My officials have held discussions with some of the main institutions that will be affected by the amendments, in particular the Universities of Cambridge and of Durham, and they have indicated that they would welcome the amendments. They do not think that they will result in a burdensome change in practice for their colleges, since in general their colleges have continued to maintain the codes of practice relating to the freedom of speech duties that they were subject to until 2019.
The wording used for the definition of “constituent institution” in new clause 1, in proposed new section A3A(4) of the 2017 Act, reflects the wording that applies to those bodies subject to the Prevent duty and the coverage of the complaints scheme operated by the Office of the Independent Adjudicator for Higher Education. A college that is required to comply with the Prevent duty will, therefore, also be subject to the freedom of speech duties, which is clearly sensible, and the coverage of the higher education complaints schemes will be consistent.

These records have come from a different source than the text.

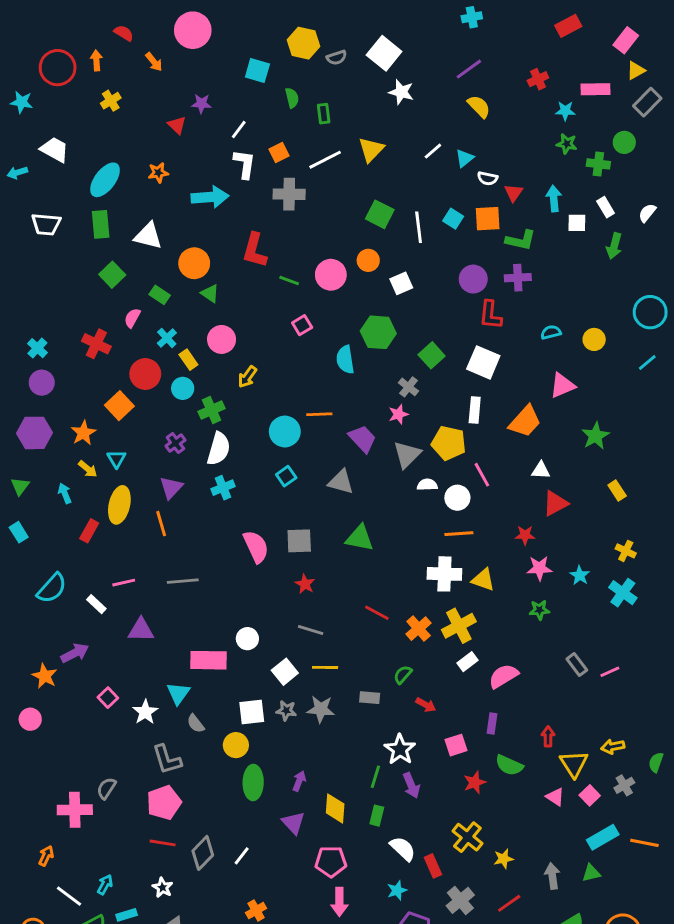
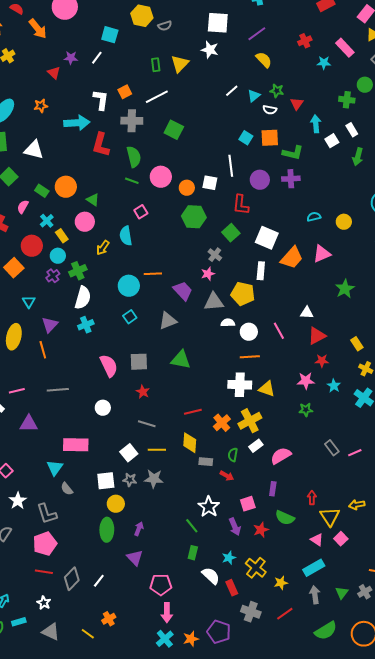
white square: (384, 53) -> (218, 23), moved, turned -35
orange arrow: (154, 62) -> (38, 29), size x1.5
pink rectangle: (595, 89) -> (345, 48), turned 48
green semicircle: (292, 98) -> (134, 157), moved, size x1.5
white line: (239, 129) -> (97, 58), moved
green star: (567, 144) -> (277, 91), moved
yellow triangle: (371, 150) -> (180, 64), moved
red triangle: (514, 193) -> (297, 104), moved
green square: (380, 214) -> (174, 130), moved
white square: (577, 223) -> (332, 141), turned -32
white line: (419, 227) -> (231, 166), moved
red L-shape: (255, 250) -> (101, 145), moved
orange circle: (368, 260) -> (187, 188), moved
orange circle: (194, 263) -> (66, 187), moved
white square: (401, 283) -> (210, 183), turned 35
green triangle: (210, 293) -> (93, 200), moved
red L-shape: (490, 315) -> (241, 205), moved
cyan semicircle: (345, 360) -> (126, 236), moved
orange trapezoid: (525, 421) -> (292, 258), moved
purple cross: (175, 443) -> (53, 276), moved
gray triangle: (407, 455) -> (214, 302), turned 40
cyan triangle: (117, 459) -> (29, 302), moved
pink line: (482, 475) -> (279, 331), moved
gray triangle: (341, 482) -> (168, 321), turned -36
yellow rectangle: (617, 490) -> (357, 344), moved
red star: (525, 535) -> (322, 361), moved
red line: (377, 613) -> (193, 412), turned -42
white circle: (247, 639) -> (103, 408), moved
green semicircle: (403, 675) -> (233, 455), moved, turned -32
gray rectangle: (370, 698) -> (206, 462), moved
white star: (145, 712) -> (18, 501), moved
yellow circle: (236, 745) -> (116, 504), moved
green line: (375, 777) -> (192, 526), turned -56
purple arrow: (411, 785) -> (235, 527), moved
gray cross: (624, 785) -> (365, 592), moved
yellow diamond: (335, 808) -> (190, 443), moved
cyan rectangle: (603, 837) -> (314, 568), moved
green triangle: (591, 873) -> (342, 593), turned -40
cyan star: (397, 890) -> (229, 558), moved
gray cross: (460, 900) -> (251, 612), turned -30

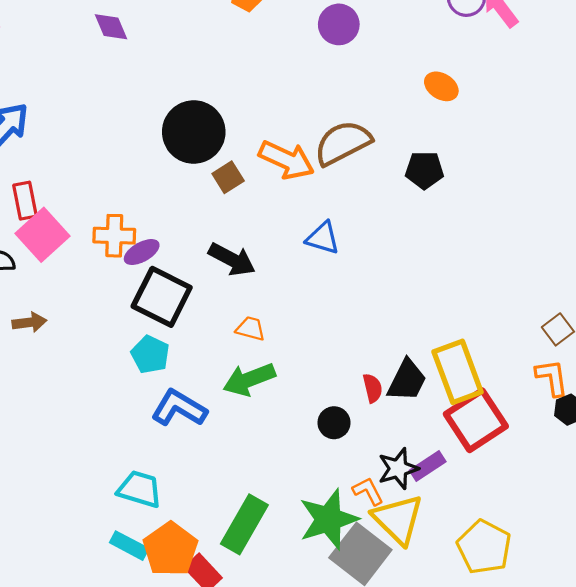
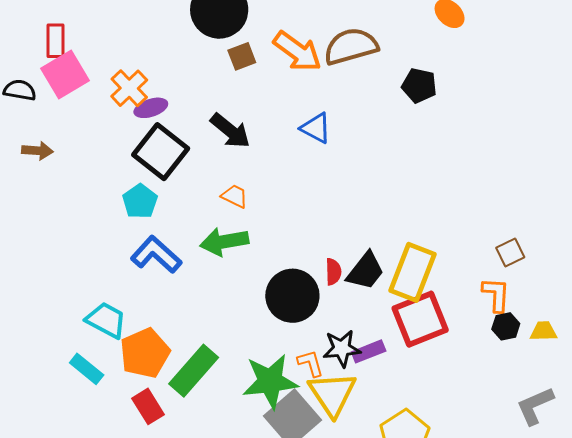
orange cross: (114, 236) -> (129, 88), turned 33
yellow rectangle: (458, 372) -> (412, 272), turned 30
black circle: (334, 423) -> (292, 296), size x1.8
orange pentagon: (170, 549) -> (145, 353), moved

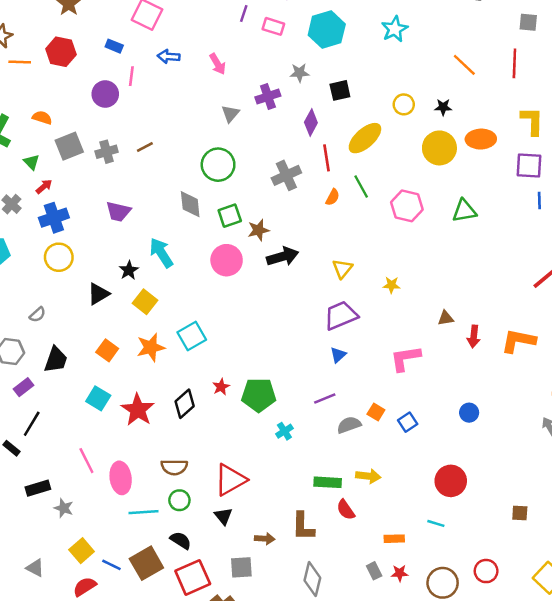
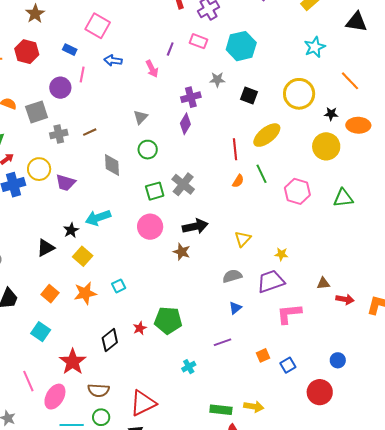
purple line: (244, 13) -> (170, 49), moved
cyan star: (395, 29) -> (315, 47), moved
black square: (340, 90) -> (249, 96), turned 30
yellow circle: (404, 104) -> (299, 94), moved, size x1.8
gray triangle: (230, 114) -> (141, 117), moved
purple diamond: (311, 123) -> (185, 124), moved
orange ellipse: (481, 139) -> (358, 125), moved
gray square: (69, 146) -> (37, 112), moved
green circle: (218, 165) -> (148, 150), size x0.7
gray cross: (286, 175) -> (183, 184), moved, turned -30
gray diamond: (190, 204) -> (112, 165), moved
brown star: (258, 230) -> (182, 252), moved, turned 30
cyan arrow: (161, 253) -> (98, 218), turned -80
yellow circle: (59, 257) -> (39, 169), moved
purple trapezoid: (341, 315) -> (271, 281), moved
cyan square: (192, 336) -> (119, 286), size x0.6
red arrow: (474, 336) -> (345, 299), turned -90
green pentagon: (259, 395) -> (168, 320), moved
red star: (138, 410) -> (73, 362), moved
orange square: (376, 412) -> (263, 355), turned 32
gray semicircle: (349, 425) -> (232, 276), moved
pink ellipse: (121, 478) -> (55, 397), turned 35
red circle: (451, 481) -> (320, 392), moved

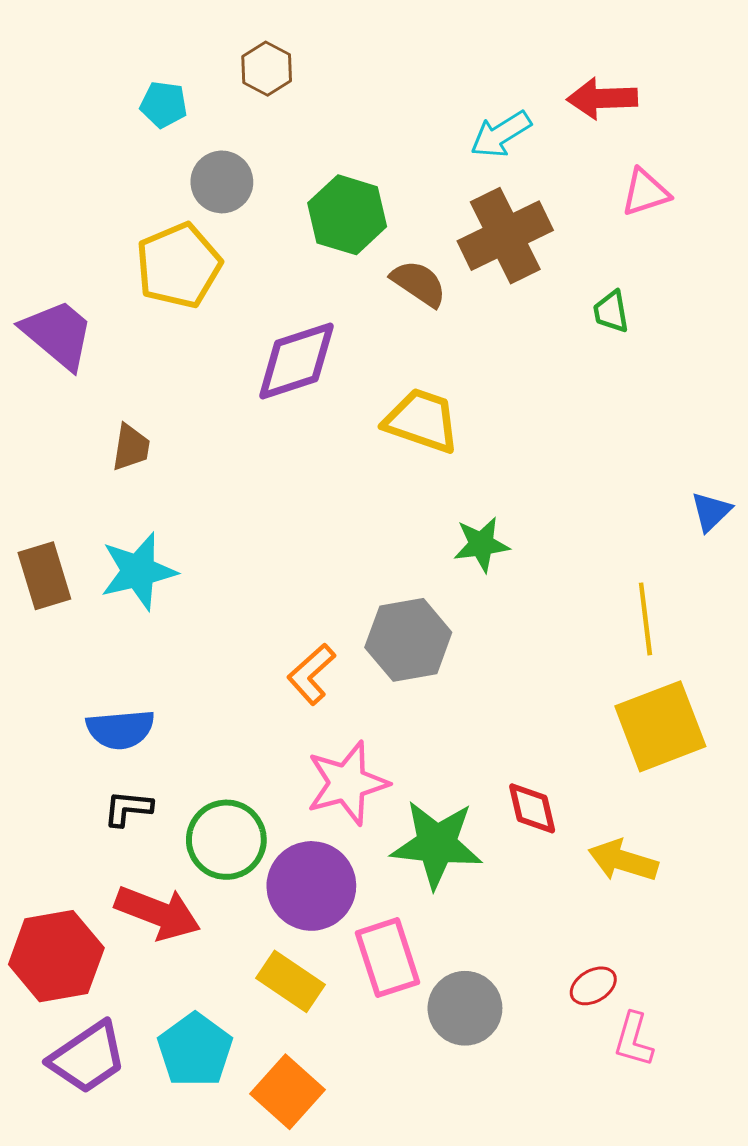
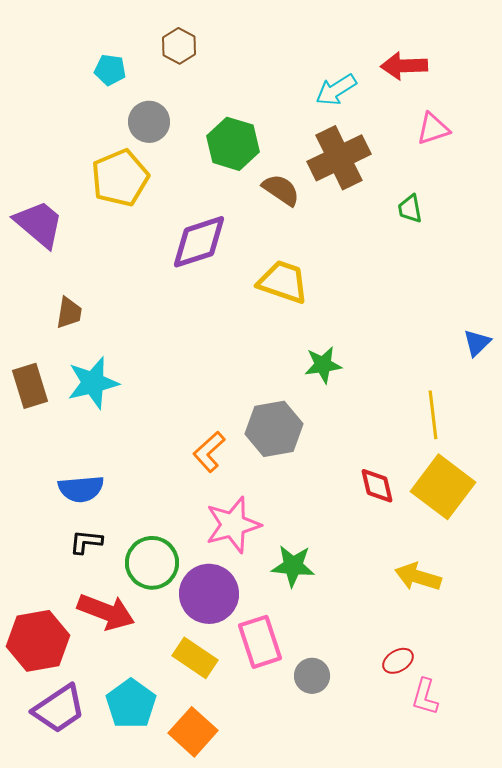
brown trapezoid: (131, 447) -> (69, 313), moved
yellow square: (660, 726) -> (443, 487), turned -32
red diamond: (532, 808) -> (377, 486), moved
green star: (437, 844) -> (293, 566), size x0.7
gray circle: (465, 1008) -> (312, 676), size x0.7

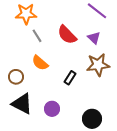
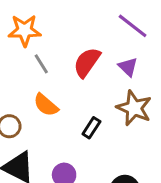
red semicircle: (67, 35) -> (87, 62), turned 80
brown star: (98, 65) -> (134, 108), turned 30

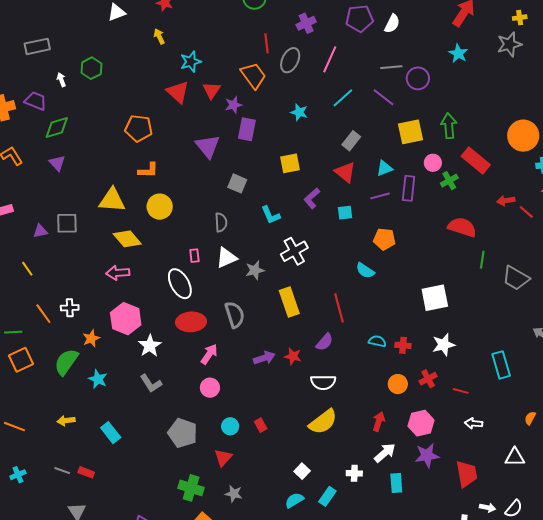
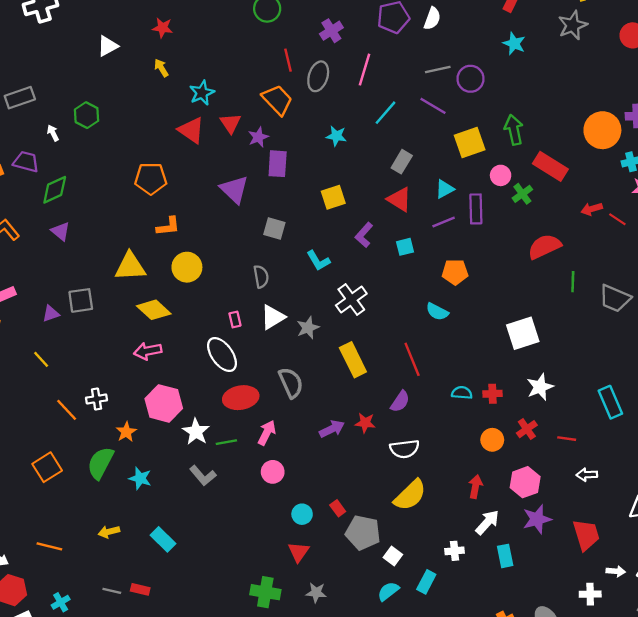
red semicircle: (462, 227) -> (544, 246), turned -36
green line: (13, 332) -> (226, 442), moved
gray pentagon: (183, 433) -> (363, 533), moved

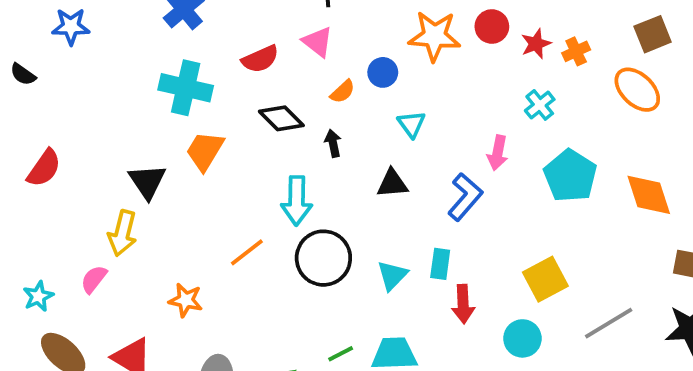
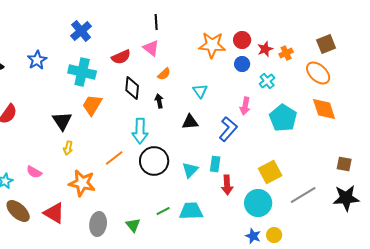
blue star: (71, 27) -> (37, 60), moved, turned -30
blue circle: (383, 72) -> (242, 64), moved
black diamond: (281, 118) -> (132, 88), turned 50
orange diamond: (649, 195) -> (324, 109), moved
yellow arrow: (122, 233) -> (68, 148), moved, size x0.6
pink semicircle: (94, 279) -> (34, 172), turned -98
orange star: (186, 300) -> (82, 183), size x1.5
cyan circle: (522, 338) -> (258, 203), size x1.4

In addition, amendment 3 makes it clear that student unions at approved fee cap providers that are subject to the new duties in clause 2 do not include student unions at colleges. Colleges fund their junior and middle common rooms and, to that extent, can exert a lot of control over their activities. Those groups do not own or occupy their own premises or run the booking the systems, so imposing a freedom of speech duty on them seems to be unnecessary and overly bureaucratic. We do not believe that including them in the provision is necessary, as the freedom of speech duties on the colleges will apply to the activities of their student unions. I hope it is clear that the amendments are necessary for the Bill to work as intended, to ensure that all key bodies in our universities play their part in securing freedom of speech on campus, and to ensure that where they do not, those who suffer detriment can seek redress from whomever is responsible, whether that is a university or one of its colleges or student unions.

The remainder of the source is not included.